Smoking and Sleep Apnea

Smoking and Sleep Apnea

The truth is, sleep apnea is one of the most frequent sleep disorders Americans suffer from that can affect patients’ lives in many ways. On the other hand, many lifestyle choices, one of which is smoking, affect sleep apnea. Some experts even believe in the possibility that smoking causes sleep apnea. So, there’s evidently a strong connection between these two.

To find out everything you need to know about it, just continue reading this article.

The Connection Between Smoking and Sleep Apnea

Namely, each of the three types of sleep apnea has a unique relationship with smoking.

First, the most common type is Obstructive Sleep Apnea (OSA) characterized by blocked airway caused by tissue collapse in the back of the throat due to relaxed muscles. As a result, breathing interruptions occur and the flow of oxygen in the blood gets reduced. And, statistics show that smokers are more likely to develop sleep apnea than those who don’t smoke.

Another type of sleep apnea is Central Sleep Apnea (CSA) which is closely linked to brain function because, in this type of sleep disorder, the brain fails to tell the lungs to breathe which also lowers the oxygen levels in the blood. Consequently, headaches and fatigue appear, which are common symptoms of quitting smoking, too.

Last, the third type of sleep apnea is Complex Sleep Apnea Syndrome (CompSAS) which is the least common of all three. Patients suffering from this particular condition have both OSA and CSA simultaneously. Thus, to alleviate your symptoms and get a good night’s sleep, make sure you seek professional help in case you are diagnosed with CompSAS.

The Connection Between Smoking and Snoring

Research shows that there’s a link between snoring and the amount of smoking. In general, snoring is a result of decreased airflow in the lungs, which actually plays a huge role in sleep apnea development. That’s why experts try to raise the awareness of smoking being one of the risk factors for snoring.

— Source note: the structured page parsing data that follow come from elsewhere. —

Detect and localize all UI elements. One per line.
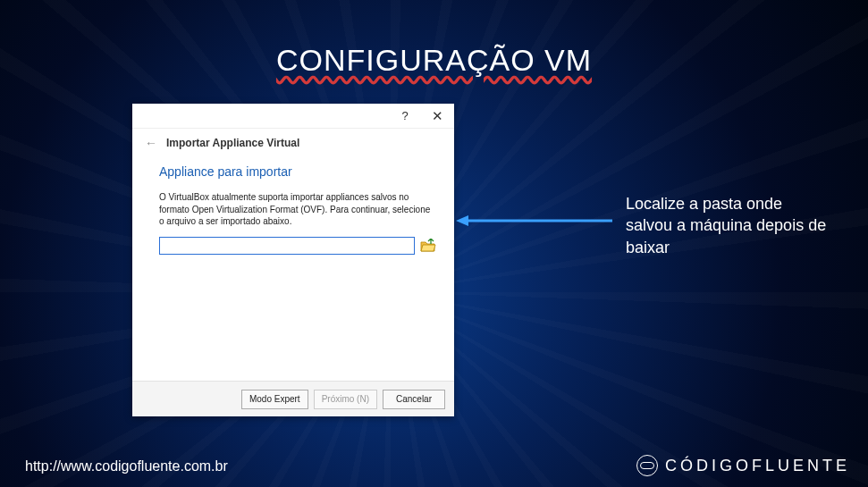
dialog-footer: Modo Expert Próximo (N) Cancelar	[132, 381, 454, 416]
brand: CÓDIGOFLUENTE	[636, 455, 850, 476]
slide-title: CONFIGURAÇÃO VM	[0, 43, 868, 78]
import-appliance-dialog: ? ✕ ← Importar Appliance Virtual Applian…	[132, 104, 454, 416]
next-button[interactable]: Próximo (N)	[314, 390, 377, 409]
svg-marker-1	[456, 215, 468, 226]
expert-mode-button[interactable]: Modo Expert	[241, 390, 308, 409]
path-row	[159, 237, 436, 255]
footer-url: http://www.codigofluente.com.br	[25, 458, 228, 474]
section-title: Appliance para importar	[159, 164, 436, 179]
dialog-body: Appliance para importar O VirtualBox atu…	[132, 154, 454, 381]
appliance-path-input[interactable]	[159, 237, 415, 255]
brand-text: CÓDIGOFLUENTE	[665, 457, 850, 475]
dialog-header: ← Importar Appliance Virtual	[132, 129, 454, 154]
brand-logo-icon	[636, 455, 658, 476]
dialog-titlebar: ? ✕	[132, 104, 454, 129]
close-button[interactable]: ✕	[426, 106, 449, 126]
browse-folder-icon[interactable]	[420, 238, 436, 254]
help-button[interactable]: ?	[393, 106, 417, 126]
cancel-button[interactable]: Cancelar	[383, 390, 445, 409]
back-arrow-icon[interactable]: ←	[145, 136, 157, 150]
callout-arrow-icon	[456, 212, 612, 230]
dialog-header-title: Importar Appliance Virtual	[166, 137, 299, 149]
callout-text: Localize a pasta onde salvou a máquina d…	[626, 193, 831, 258]
dialog-body-text: O VirtualBox atualmente suporta importar…	[159, 191, 436, 228]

Quitting Smoking and Sleep Apnea

Even though many experts are concerned that smoking cigarettes may cause sleep apnea, some are also concerned with the opposite, i.e. that quitting smoking can cause this sleep disorder.

When quitting smoking you may experience numerous symptoms like headaches, coughing, nausea, tingling, irritability, etc. But, one of the most common is insomnia which may be characterized by sleep apnea symptoms, which is having trouble falling and staying asleep and daytime fatigue.

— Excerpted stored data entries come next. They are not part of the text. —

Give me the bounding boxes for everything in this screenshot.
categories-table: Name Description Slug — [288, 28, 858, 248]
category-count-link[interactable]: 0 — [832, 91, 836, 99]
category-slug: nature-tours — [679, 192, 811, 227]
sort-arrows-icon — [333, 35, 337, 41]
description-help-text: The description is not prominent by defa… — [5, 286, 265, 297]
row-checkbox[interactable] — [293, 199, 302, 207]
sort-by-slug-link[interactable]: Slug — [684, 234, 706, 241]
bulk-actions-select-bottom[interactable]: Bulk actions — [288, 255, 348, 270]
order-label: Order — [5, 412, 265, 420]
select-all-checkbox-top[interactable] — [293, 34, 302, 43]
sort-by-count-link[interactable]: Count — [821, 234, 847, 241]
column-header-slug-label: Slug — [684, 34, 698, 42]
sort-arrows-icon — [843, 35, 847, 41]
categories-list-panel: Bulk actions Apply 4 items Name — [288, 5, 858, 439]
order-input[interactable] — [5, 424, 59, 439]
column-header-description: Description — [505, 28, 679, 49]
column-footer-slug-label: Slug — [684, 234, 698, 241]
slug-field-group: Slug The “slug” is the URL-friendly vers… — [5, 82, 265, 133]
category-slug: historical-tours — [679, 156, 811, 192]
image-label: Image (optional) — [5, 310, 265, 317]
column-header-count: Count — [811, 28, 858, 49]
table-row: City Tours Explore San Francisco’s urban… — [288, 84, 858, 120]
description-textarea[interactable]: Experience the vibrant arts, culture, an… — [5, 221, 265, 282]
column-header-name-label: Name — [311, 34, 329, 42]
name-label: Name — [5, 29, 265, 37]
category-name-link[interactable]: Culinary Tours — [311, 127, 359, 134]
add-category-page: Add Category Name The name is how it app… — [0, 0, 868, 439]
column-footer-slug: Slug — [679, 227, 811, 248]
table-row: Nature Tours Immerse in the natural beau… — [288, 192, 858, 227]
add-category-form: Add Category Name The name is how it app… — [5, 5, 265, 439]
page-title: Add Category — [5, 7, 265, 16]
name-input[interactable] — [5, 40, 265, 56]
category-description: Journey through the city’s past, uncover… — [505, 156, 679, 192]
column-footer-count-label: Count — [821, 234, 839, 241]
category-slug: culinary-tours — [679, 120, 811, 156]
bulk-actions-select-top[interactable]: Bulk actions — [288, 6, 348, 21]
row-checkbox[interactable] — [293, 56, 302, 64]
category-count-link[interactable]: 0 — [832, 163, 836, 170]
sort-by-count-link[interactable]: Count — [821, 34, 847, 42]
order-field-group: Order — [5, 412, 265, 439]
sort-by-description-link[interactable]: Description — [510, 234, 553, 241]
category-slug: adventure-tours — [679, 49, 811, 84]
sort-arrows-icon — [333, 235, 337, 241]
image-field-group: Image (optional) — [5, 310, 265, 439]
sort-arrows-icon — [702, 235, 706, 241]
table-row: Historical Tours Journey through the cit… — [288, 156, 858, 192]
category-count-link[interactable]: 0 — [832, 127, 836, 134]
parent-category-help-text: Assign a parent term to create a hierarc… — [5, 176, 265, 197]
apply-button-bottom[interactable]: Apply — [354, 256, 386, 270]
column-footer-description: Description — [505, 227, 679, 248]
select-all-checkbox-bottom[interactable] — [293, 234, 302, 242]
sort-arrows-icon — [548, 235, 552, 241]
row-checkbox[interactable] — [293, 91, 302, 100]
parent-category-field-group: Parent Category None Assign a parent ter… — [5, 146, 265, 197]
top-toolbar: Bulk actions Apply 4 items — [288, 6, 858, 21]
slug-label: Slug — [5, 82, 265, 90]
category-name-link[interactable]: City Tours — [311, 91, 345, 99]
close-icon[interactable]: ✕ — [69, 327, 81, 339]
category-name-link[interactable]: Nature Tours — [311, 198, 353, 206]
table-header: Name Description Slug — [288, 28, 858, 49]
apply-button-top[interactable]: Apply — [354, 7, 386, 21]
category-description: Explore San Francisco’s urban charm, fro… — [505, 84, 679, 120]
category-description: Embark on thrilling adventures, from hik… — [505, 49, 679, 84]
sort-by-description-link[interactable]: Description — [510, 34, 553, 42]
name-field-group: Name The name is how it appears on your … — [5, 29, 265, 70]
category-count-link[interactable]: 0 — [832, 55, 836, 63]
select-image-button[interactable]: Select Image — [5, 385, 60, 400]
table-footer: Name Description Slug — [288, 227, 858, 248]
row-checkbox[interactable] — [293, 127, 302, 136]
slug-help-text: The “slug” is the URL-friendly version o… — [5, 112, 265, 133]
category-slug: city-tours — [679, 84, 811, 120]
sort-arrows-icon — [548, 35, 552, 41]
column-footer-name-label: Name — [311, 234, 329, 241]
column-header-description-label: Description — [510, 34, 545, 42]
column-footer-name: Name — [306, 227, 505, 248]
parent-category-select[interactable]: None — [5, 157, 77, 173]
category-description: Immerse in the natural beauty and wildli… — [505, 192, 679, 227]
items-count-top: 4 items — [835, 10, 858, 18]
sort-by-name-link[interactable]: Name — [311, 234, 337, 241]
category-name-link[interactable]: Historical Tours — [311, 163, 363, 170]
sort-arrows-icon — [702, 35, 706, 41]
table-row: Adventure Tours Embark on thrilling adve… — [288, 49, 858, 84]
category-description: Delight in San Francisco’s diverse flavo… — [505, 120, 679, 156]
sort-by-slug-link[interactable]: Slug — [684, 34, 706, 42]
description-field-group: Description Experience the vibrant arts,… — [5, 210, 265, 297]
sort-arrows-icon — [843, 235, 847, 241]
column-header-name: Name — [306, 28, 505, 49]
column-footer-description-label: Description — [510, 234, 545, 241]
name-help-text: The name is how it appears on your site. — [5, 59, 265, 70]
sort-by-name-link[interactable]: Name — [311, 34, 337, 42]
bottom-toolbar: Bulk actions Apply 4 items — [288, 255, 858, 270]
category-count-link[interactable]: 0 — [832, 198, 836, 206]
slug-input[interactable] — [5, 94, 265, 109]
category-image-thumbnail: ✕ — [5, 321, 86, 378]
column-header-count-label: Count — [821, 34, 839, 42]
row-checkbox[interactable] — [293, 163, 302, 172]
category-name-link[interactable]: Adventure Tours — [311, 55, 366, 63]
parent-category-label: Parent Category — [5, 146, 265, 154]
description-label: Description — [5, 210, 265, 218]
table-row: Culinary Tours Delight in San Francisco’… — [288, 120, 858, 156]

Luckily, those symptoms are only temporary. Once your body adjusts to nicotine withdrawal you will be able to enjoy a better quality of life and will be able to get a good night’s sleep. And, bear in mind that smokers are at great risk of developing sleep apnea. If you are an active smoker, sleep apnea symptoms progress quickly and affect the quality of life.

How to Alleviate Sleep Apnea Symptoms Caused by Smoking?

Finally, once you’ve read everything above, you may conclude that sleep apnea and smoking are closely connected. Speaking precisely, smoking aggravates the reduction of blood oxygen flow which is originally a symptom of Obstructive Sleep Apnea. However, if you want to find relief, you have to put your health and well-being first, quit smoking, wait for the side-effects to go away, and finally enjoy a healthier life.